### [What to produce]
Please output the entries that follow exactly, without a single image.

|---|

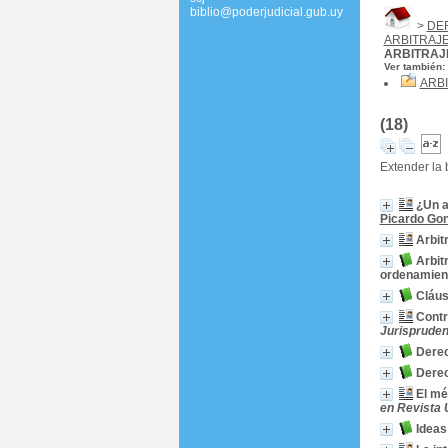
biblio@poderjudicial.gub.uy
>
DE
ARBITRAJ
ARBITRAJ
Ver también:
ARB
(18)
Extender la
¿Un a
Picardo Gon
Arbit
Arbit
ordenamient
Cláus
Contr
Jurisprudenc
Derec
Derec
El mé
en Revista 
Ideas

|---|

### [Your solution]
biblio@poderjudicial.gub.uy
>
DE
ARBITRAJ
ARBITRAJ
Ver también:
ARB
(18)
Extender la
¿Un a
Picardo Gon
Arbit
Arbit
ordenamient
Cláus
Contr
Jurisprudenc
Derec
Derec
El mé
en Revista 
Ideas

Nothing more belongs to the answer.